If you are trying to Master your own tunes you will be wanting to know which effects to use and what order to use them in.
Truth is there is no set way to set up your mastering effects.
It’s all about your ears, does it sound right?
2 previous articles on this site.
Let’s look at mastering for the beginner.
Add a Limiter to your fx chain, typically the limiter will go at the end of you mastering fx chain.
Well it’s not a set in stone rule but if you’re trying to get your track to level out and increase the overall volume of your track a limiter or limiting effect will with a little care and good ears get this for you.
Some setups will include placing a compressor set at a low rate at the beginning of your fx chain.
What you place inbetween is down to choice, typically this is usually an EQ effect.
So a simple setup could be,
Compressor – EQ – Limiter.
That said removing the Compressor at the beginning is not out of the question.
If your track is well mixed and your eq is spot on then the EQ can be removed as well.
It’s about what suits.
Usually an EQ is added to lift a track in some parts(boost) or to remove problems(cut).
If you do boost – be gentle – if you find yourself having to correct too much then you need to look at your mix.
Using EQ a roll off around 40hz(link) can usually give you a bit more room for volume as the lower frequencies tend to take up much more room in your overall levels.
Other than that messing around with eq is again up to taste, but be careful with your boosts – whatever you boost has an effect elsewhere in the track – gentle boosts are a safer way of massaging your sound.

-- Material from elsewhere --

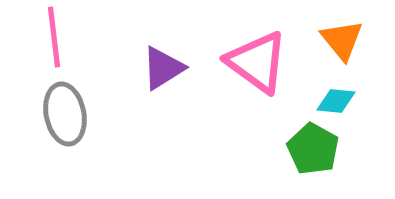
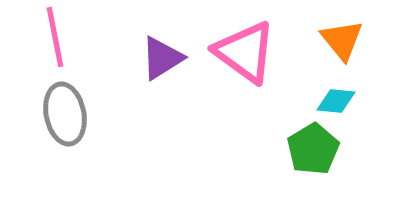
pink line: moved 1 px right; rotated 4 degrees counterclockwise
pink triangle: moved 12 px left, 10 px up
purple triangle: moved 1 px left, 10 px up
green pentagon: rotated 12 degrees clockwise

If you find yourself doing more then you may have a problem in the mix.
Learning more about bandpass filters and types of eq is necessary – get your ears used to what happens to instruments and mixes when you apply eq – drastic and dramatic settings can be helpful to tune your ears but they will be often be damaging to your master – if in doubt leave it out.
Use eq for gentle lifts and cuts only.
—Adding Other FX—
There are many other Effects that can come into play when mastering,
Each of these effects have their own uses, the order in which you use them again is down to taste.
For example a Reverb before an EQ will be affected by the EQ so decide wether that is what you want.
Remember It’s all dependent on sound not so-called rules.
Imagine a big reverb going through a limiter – what will happen?
If you compress a high pass eq what happens?
Adding distortion into your mastering FX chain does exactly that – think about it.
Sometimes it can have a warming effect – too much and it will distort.
Be gentle but at the same time keep in mind what you want to achieve.
A good mix can be killed by bad mastering.
Start off simple, listen and learn.
1. Decide on the sound you want – will it be part of an album of songs?
2. If so that has a bearing on your mastering – eq’s have to match – your volumes will depend on the order/playlist of your music.
3. Take your time – bounce your mixes first – find the order of your songs – then listen on as many different types of stereo listening equipment as you can.
4. Were all the songs recorded around the same time/studio/equipment? Look at point no.2
5. Get a few commercial songs to A/B and Compare against – take notes – use analysis plugins – LISTEN!.
6. Take a few weeks off – don’t master straight away – yeah I know me neither but run a basic master off if you must – just to listen to – but then take a few weeks away – do something else and go back to it – if you have a few songs to record finish those off before you master any more.